SA’s automotive industry faces several challenges, including the growing global transition to more environmentally friendly electric and hybrid vehicles — which have experienced slow uptake domestically — and a sluggish economy characterised by high interest rates and inflation, and consequently depressed consumer sentiment.

The industry also faces supply chain disruptions with poor port management prompting manufacturers to explore using alternative ports in neighbouring countries.
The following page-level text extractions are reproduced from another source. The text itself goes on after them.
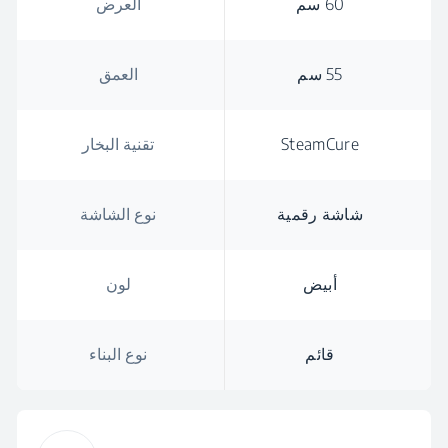
60 سم
العرض
55 سم
العمق
SteamCure
تقنية البخار
شاشة رقمية
نوع الشاشة
أبيض
لون
قائم
نوع البناء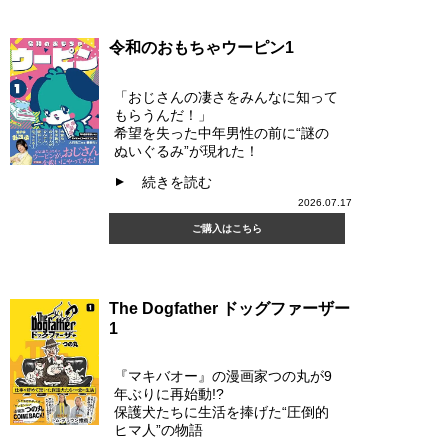
令和のおもちゃウーピン1
「おじさんの凄さをみんなに知って
もらうんだ！」
希望を失った中年男性の前に“謎の
ぬいぐるみ”が現れた！
続きを読む
▲
2026.07.17
ご購入はこちら
The Dogfather ドッグファーザー
1
『マキバオー』の漫画家つの丸が9
年ぶりに再始動!?
保護犬たちに生活を捧げた“圧倒的
ヒマ人”の物語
In addition, challenges with local production for vehicles and components, environmental concerns and pressure to keep up with technological advances persist.

The reported September decline mirrors data released by motor industry body Naamsa, which shows new vehicle sales in SA experienced another modest decline of 4.1% to 44,081 units in September, driven mostly by continuing weakness in the light commercial market.

Sales of light commercial vehicles, including bakkies and minibuses, fell 17.1% year on year in September to 10,914 units.  Much of that decline was due to sales of the Toyota Hi-Ace taxi dropping to 386 units last month compared to 1,421 in September 2023, as banks tightened their lending criteria in response to a surge in bad debts.

Naamsa said that in a year marked by economic fluctuations, year-to-date sales declined 5.8% to 401,169 units compared to the January-September period in 2023.

The recent easing of interest rates is set to offer hard-pressed consumers some relief, though food and beverage manufacturers have been able to pass on price increases and maintain or expand sales.

In May SA's largest food producer, Tiger Brands reported it had managed to lift its interim earnings marginally, recording strong double-digit revenue growth even as topline growth struggled amid sliding volumes.

Close competitor and branded consumer products manufacturer AVI delivered a strong annual performance for the year to end-June, with double-digit growth in operating profit, gross profit, headline earnings per share and dividends.

This was largely thanks to the group implementing price increases in all categories to offset cost increases while it reported that its gross margins recovered to pre-Covid levels.

AVI declared a final dividend of 388c a share, taking its total normal dividend for the year to 590c — a jump of 22.4% over the prior financial year. In addition, the group paid out a special dividend of 280c a share. 

GDP and its components are estimated using the volume of manufacturing production indices, which are then used to create and track government policies, based on the findings of the monthly manufacturing production and sales survey.